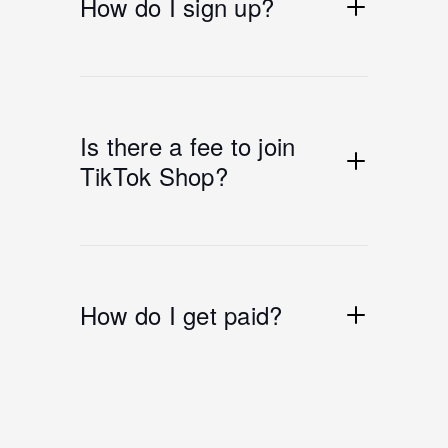
How do I sign up?
Is there a fee to join
TikTok Shop?
How do I get paid?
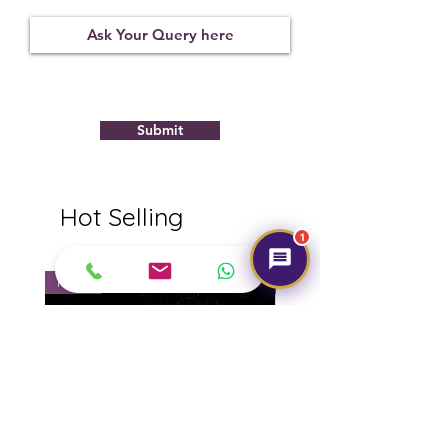
Treatment
Certification
Weight Ct
None
11280D45458
10.58
Submit
Hot Selling
1
NEW
NEW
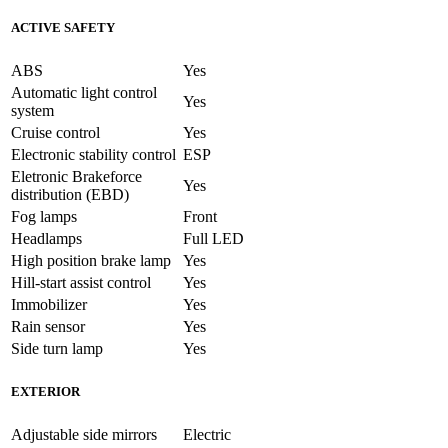
ACTIVE SAFETY
ABS
Yes
Automatic light control
Yes
system
Cruise control
Yes
Electronic stability control
ESP
Eletronic Brakeforce
Yes
distribution (EBD)
Fog lamps
Front
Headlamps
Full LED
High position brake lamp
Yes
Hill-start assist control
Yes
Immobilizer
Yes
Rain sensor
Yes
Side turn lamp
Yes
EXTERIOR
Adjustable side mirrors
Electric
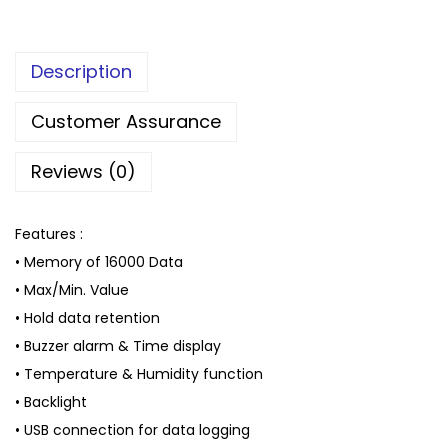
Description
Customer Assurance
Reviews (0)
Features :
• Memory of 16000 Data
• Max/Min. Value
• Hold data retention
• Buzzer alarm & Time display
• Temperature & Humidity function
• Backlight
• USB connection for data logging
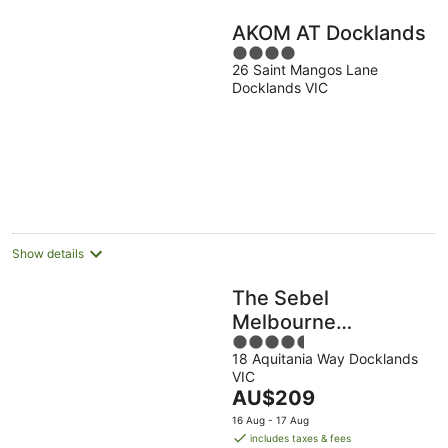
AKOM AT Docklands
4
26 Saint Mangos Lane
out
Docklands VIC
of
5
Show details
The Sebel
Melbourne
4.5
Docklands Hotel
18 Aquitania Way Docklands
out
VIC
of
The
AU$209
5
price
16 Aug - 17 Aug
is
includes taxes & fees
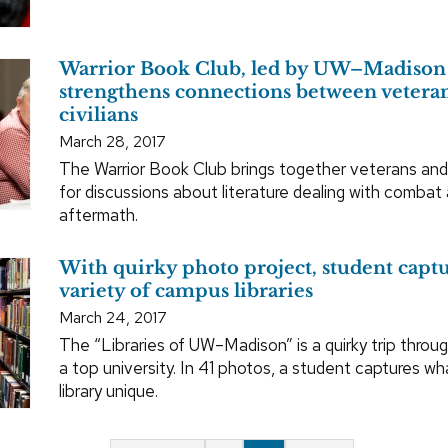
Warrior Book Club, led by UW–Madison 
strengthens connections between vetera
civilians
March 28, 2017
The Warrior Book Club brings together veterans an
for discussions about literature dealing with combat 
aftermath.
With quirky photo project, student captu
variety of campus libraries
March 24, 2017
The “Libraries of UW–Madison” is a quirky trip throu
a top university. In 41 photos, a student captures 
library unique.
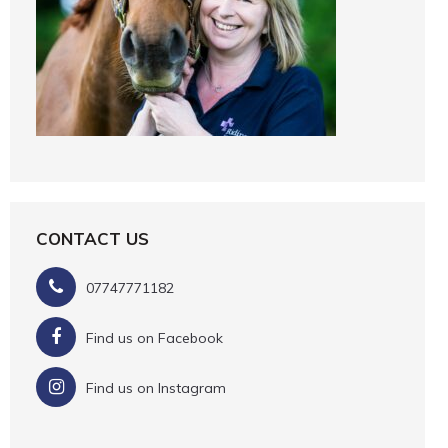
CONTACT US
07747771182
Find us on Facebook
Find us on Instagram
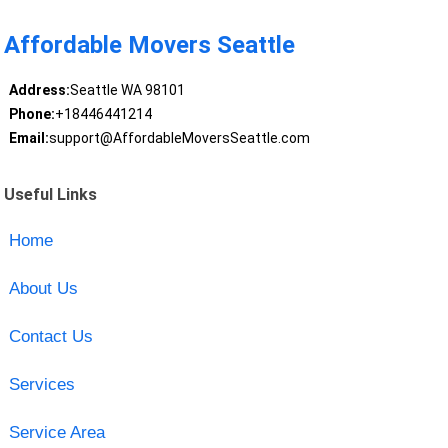
Affordable Movers Seattle
Address:
Seattle WA 98101
Phone:
+18446441214
Email:
support@AffordableMoversSeattle.com
Useful Links
Home
About Us
Contact Us
Services
Service Area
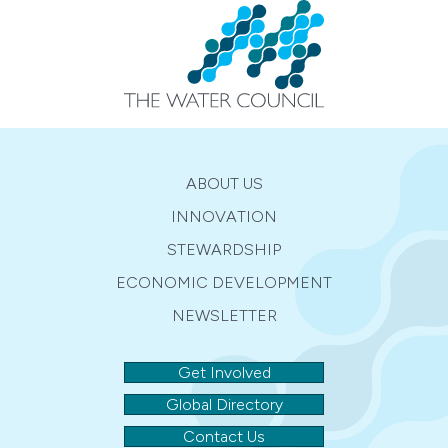
ABOUT US
INNOVATION
STEWARDSHIP
ECONOMIC DEVELOPMENT
NEWSLETTER
Get Involved
Global Directory
Contact Us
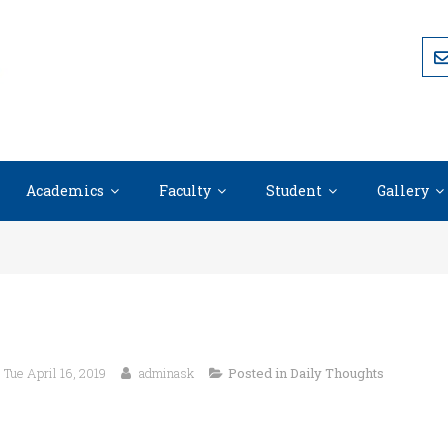
Academics
Faculty
Student
Gallery
Tue April 16, 2019
adminask
Posted in
Daily Thoughts
Happiness comes when we stop complaining about the trouble
don’t have.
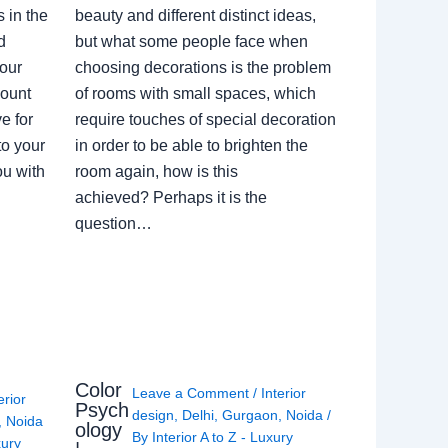
 in the
beauty and different distinct ideas,
d
but what some people face when
our
choosing decorations is the problem
count
of rooms with small spaces, which
e for
require touches of special decoration
to your
in order to be able to brighten the
ou with
room again, how is this
achieved? Perhaps it is the
question…
Color
Leave a Comment
/
Interior
erior
Psych
design
,
Delhi
,
Gurgaon
,
Noida
/
,
Noida
ology
By
Interior A to Z - Luxury
xury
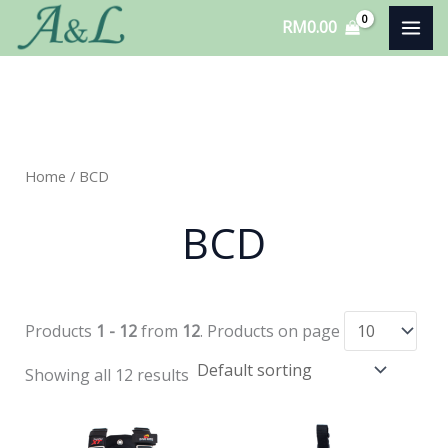
Skip
RM
0.00
to
content
Home
/ BCD
BCD
Products
1 - 12
from
12
. Products on page
Showing all 12 results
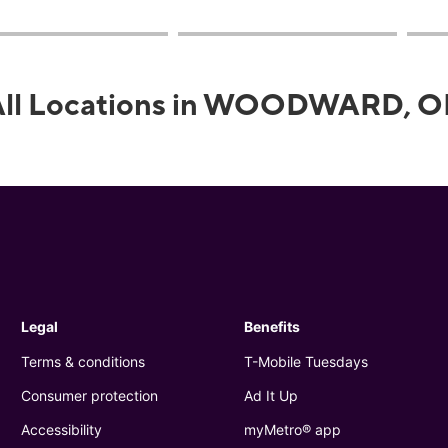
All Locations in WOODWARD, O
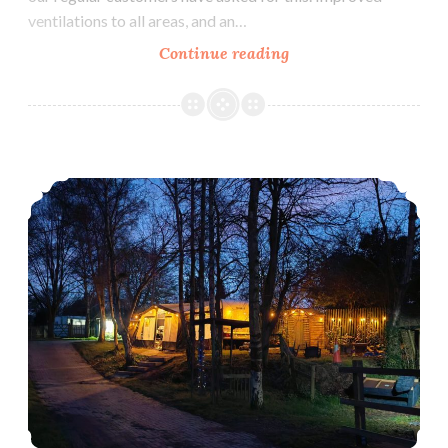
ventilations to all areas, and an…
New
Continue reading
Orchard
Campsite
Facilities
for
Home Education Camp Out – 6th-10th June 2024
2024!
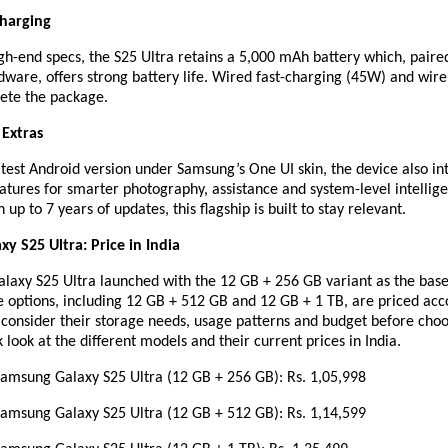
Charging
gh-end specs, the S25 Ultra retains a 5,000 mAh battery which, paire
ware, offers strong battery life. Wired fast-charging (45W) and wire
ete the package.
 Extras
test Android version under Samsung’s One UI skin, the device also in
atures for smarter photography, assistance and system-level intellig
up to 7 years of updates, this flagship is built to stay relevant.
y S25 Ultra: Price in India
Galaxy S25 Ultra launched with the 12 GB + 256 GB variant as the bas
 options, including 12 GB + 512 GB and 12 GB + 1 TB, are priced acc
 consider their storage needs, usage patterns and budget before cho
k look at the different models and their current prices in India.
ung Galaxy S25 Ultra (12 GB + 256 GB): Rs. 1,05,998
ung Galaxy S25 Ultra (12 GB + 512 GB): Rs. 1,14,599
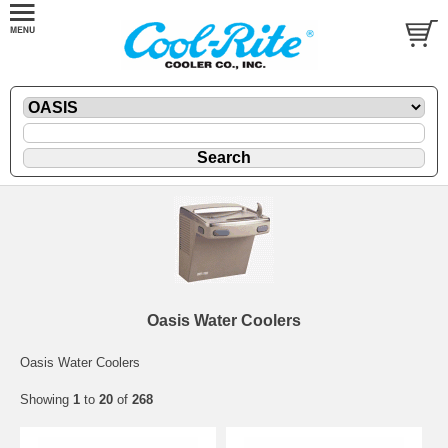
Oasis Water Coolers
Oasis Water Coolers
Showing
1
to
20
of
268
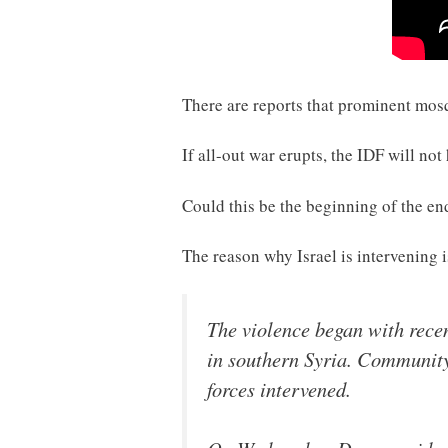
There are reports that prominent mosqu
If all-out war erupts, the IDF will not
Could this be the beginning of the e
The reason why Israel is intervening
The violence began with rece
in southern Syria. Community 
forces intervened.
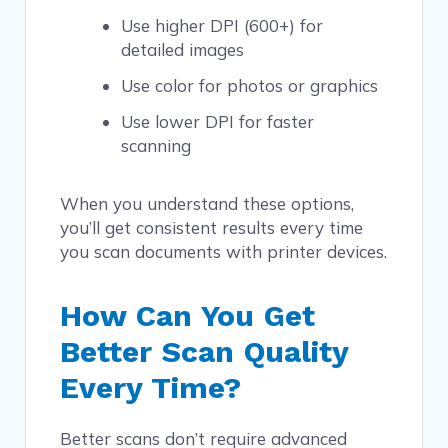
Use higher DPI (600+) for
detailed images
Use color for photos or graphics
Use lower DPI for faster
scanning
When you understand these options,
you’ll get consistent results every time
you scan documents with printer devices.
How Can You Get
Better Scan Quality
Every Time?
Better scans don’t require advanced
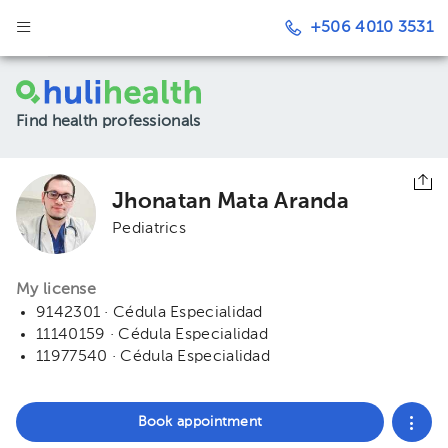
+506 4010 3531
Find health professionals
Jhonatan Mata Aranda
Pediatrics
My license
9142301 · Cédula Especialidad
11140159 · Cédula Especialidad
11977540 · Cédula Especialidad
Book appointment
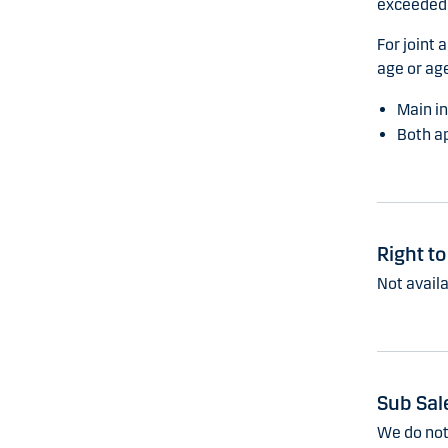
exceeded,
For joint 
age or age
Main in
Both ap
Right t
Not availa
Sub Sal
We do not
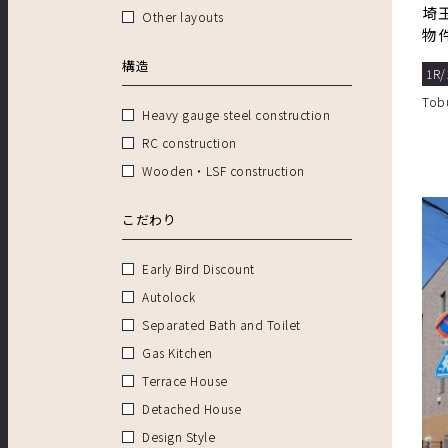
埼
Other layouts
物
ィ
構造
1R/
Tob
Heavy gauge steel construction
RC construction
Wooden・LSF construction
こだわり
Early Bird Discount
Autolock
Separated Bath and Toilet
Gas Kitchen
Terrace House
Detached House
Design Style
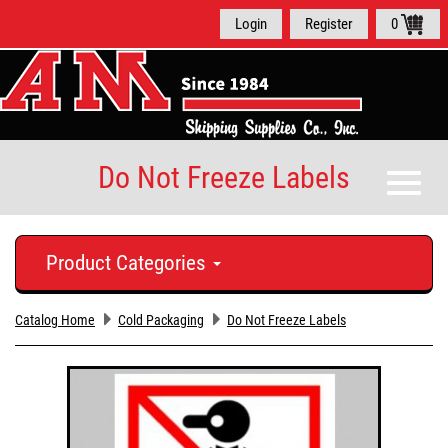
Login
Register
0
Do Not Freeze Labels
Toggle
naviga
Product Categories
Catalog Home
Cold Packaging
Do Not Freeze Labels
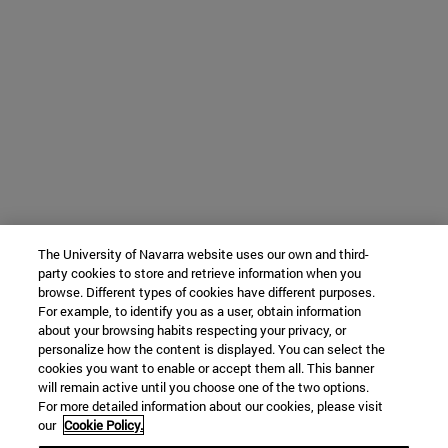
The University of Navarra website uses our own and third-
party cookies to store and retrieve information when you
browse. Different types of cookies have different purposes.
For example, to identify you as a user, obtain information
about your browsing habits respecting your privacy, or
personalize how the content is displayed. You can select the
cookies you want to enable or accept them all. This banner
will remain active until you choose one of the two options.
For more detailed information about our cookies, please visit
our
Cookie Policy.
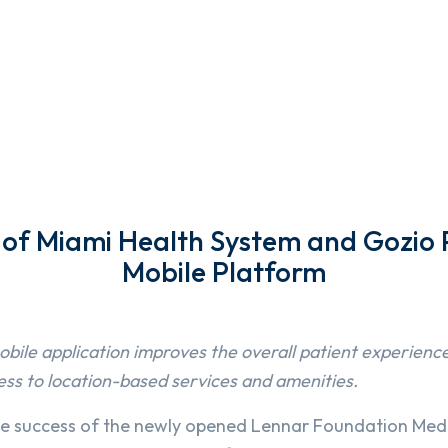
y of Miami Health System and Gozio 
Mobile Platform
bile application improves the overall patient experienc
ess to location-based services and amenities.
he success of the newly opened Lennar Foundation Medi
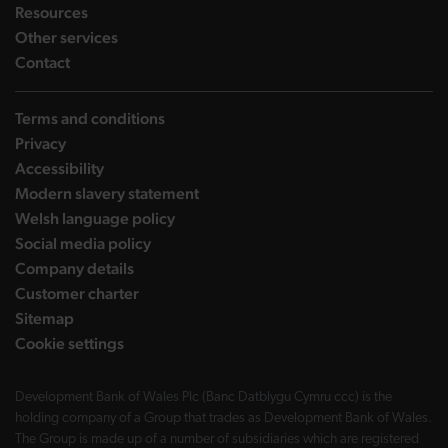
landing page
Resources
landing page
Other services
landing page
Contact
Terms and conditions
Privacy
Accessibility
Modern slavery statement
Welsh language policy
Social media policy
Company details
Customer charter
Sitemap
Cookie settings
Development Bank of Wales Plc (Banc Datblygu Cymru ccc) is the
holding company of a Group that trades as Development Bank of Wales.
The Group is made up of a number of subsidiaries which are registered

EXERCISE PROMPT: Reproduce each entry word for word and cut the images.

COMPLETED TASK:
How do I sign up?
Is there a fee to join
TikTok Shop?
How do I get paid?
Treatment
Certification
Weight Ct
None
11280D45458
10.58
Submit
Hot Selling
1
NEW
NEW
ACTIVE SAFETY
ABS
Yes
Automatic light control
Yes
system
Cruise control
Yes
Electronic stability control
ESP
Eletronic Brakeforce
Yes
distribution (EBD)
Fog lamps
Front
Headlamps
Full LED
High position brake lamp
Yes
Hill-start assist control
Yes
Immobilizer
Yes
Rain sensor
Yes
Side turn lamp
Yes
EXTERIOR
Adjustable side mirrors
Electric
Description
Customer Assurance
Reviews (0)
Features :
• Memory of 16000 Data
• Max/Min. Value
• Hold data retention
• Buzzer alarm & Time display
• Temperature & Humidity function
• Backlight
• USB connection for data logging
AKOM AT Docklands
4
26 Saint Mangos Lane
out
Docklands VIC
of
5
Show details
The Sebel
Melbourne
4.5
Docklands Hotel
18 Aquitania Way Docklands
out
VIC
of
The
AU$209
5
price
16 Aug - 17 Aug
is
includes taxes & fees
Warrior Book Club, led by UW–Madison 
strengthens connections between vetera
civilians
March 28, 2017
The Warrior Book Club brings together veterans an
for discussions about literature dealing with combat 
aftermath.
With quirky photo project, student captu
variety of campus libraries
March 24, 2017
The “Libraries of UW–Madison” is a quirky trip throu
a top university. In 41 photos, a student captures 
library unique.
CONTACT US
07747771182
Find us on Facebook
Find us on Instagram
Affordable Movers Seattle
Address:
Seattle WA 98101
Phone:
+18446441214
Email:
support@AffordableMoversSeattle.com
Useful Links
Home
About Us
Contact Us
Services
Service Area
ABOUT US
INNOVATION
STEWARDSHIP
ECONOMIC DEVELOPMENT
NEWSLETTER
Get Involved
Global Directory
Contact Us
Academics
Faculty
Student
Gallery
Tue April 16, 2019
adminask
Posted in
Daily Thoughts
Happiness comes when we stop complaining about the trouble
don’t have.
 in the
beauty and different distinct ideas,
d
but what some people face when
our
choosing decorations is the problem
count
of rooms with small spaces, which
e for
require touches of special decoration
to your
in order to be able to brighten the
ou with
room again, how is this
achieved? Perhaps it is the
question…
Color
Leave a Comment
/
Interior
erior
Psych
design
,
Delhi
,
Gurgaon
,
Noida
/
,
Noida
ology
By
Interior A to Z - Luxury
xury
Skip
RM
0.00
to
content
Home
/ BCD
BCD
Products
1 - 12
from
12
. Products on page
Showing all 12 results
All Locations in WOODWARD, O
ventilations to all areas, and an…
New
Continue reading
Orchard
Campsite
Facilities
for
Home Education Camp Out – 6th-10th June 2024
2024!
Charging
gh-end specs, the S25 Ultra retains a 5,000 mAh battery which, paire
ware, offers strong battery life. Wired fast-charging (45W) and wire
ete the package.
 Extras
test Android version under Samsung’s One UI skin, the device also in
atures for smarter photography, assistance and system-level intellig
up to 7 years of updates, this flagship is built to stay relevant.
y S25 Ultra: Price in India
Galaxy S25 Ultra launched with the 12 GB + 256 GB variant as the bas
 options, including 12 GB + 512 GB and 12 GB + 1 TB, are priced acc
 consider their storage needs, usage patterns and budget before cho
k look at the different models and their current prices in India.
ung Galaxy S25 Ultra (12 GB + 256 GB): Rs. 1,05,998
ung Galaxy S25 Ultra (12 GB + 512 GB): Rs. 1,14,599
Oasis Water Coolers
Oasis Water Coolers
Showing
1
to
20
of
268
There are reports that prominent mosqu
If all-out war erupts, the IDF will not
Could this be the beginning of the e
The reason why Israel is intervening
The violence began with rece
in southern Syria. Community 
forces intervened.
Use higher DPI (600+) for
detailed images
Use color for photos or graphics
Use lower DPI for faster
scanning
When you understand these options,
you’ll get consistent results every time
you scan documents with printer devices.
How Can You Get
Better Scan Quality
Every Time?
Better scans don’t require advanced
+506 4010 3531
Find health professionals
Jhonatan Mata Aranda
Pediatrics
My license
9142301 · Cédula Especialidad
11140159 · Cédula Especialidad
11977540 · Cédula Especialidad
Book appointment
exceeded,
For joint 
age or age
Main in
Both ap
Right t
Not availa
Sub Sal
We do not
埼
Other layouts
物
ィ
構造
1R/
Tob
Heavy gauge steel construction
RC construction
Wooden・LSF construction
こだわり
Early Bird Discount
Autolock
Separated Bath and Toilet
Gas Kitchen
Terrace House
Detached House
Design Style
Login
Register
0
Do Not Freeze Labels
Toggle
naviga
Product Categories
Catalog Home
Cold Packaging
Do Not Freeze Labels
The University of Navarra website uses our own and third-
party cookies to store and retrieve information when you
browse. Different types of cookies have different purposes.
For example, to identify you as a user, obtain information
about your browsing habits respecting your privacy, or
personalize how the content is displayed. You can select the
cookies you want to enable or accept them all. This banner
will remain active until you choose one of the two options.
For more detailed information about our cookies, please visit
our
Cookie Policy.
y of Miami Health System and Gozio 
Mobile Platform
bile application improves the overall patient experienc
ess to location-based services and amenities.
he success of the newly opened Lennar Foundation Medi
landing page
Resources
landing page
Other services
landing page
Contact
Terms and conditions
Privacy
Accessibility
Modern slavery statement
Welsh language policy
Social media policy
Company details
Customer charter
Sitemap
Cookie settings
Development Bank of Wales Plc (Banc Datblygu Cymru ccc) is the
holding company of a Group that trades as Development Bank of Wales.
The Group is made up of a number of subsidiaries which are registered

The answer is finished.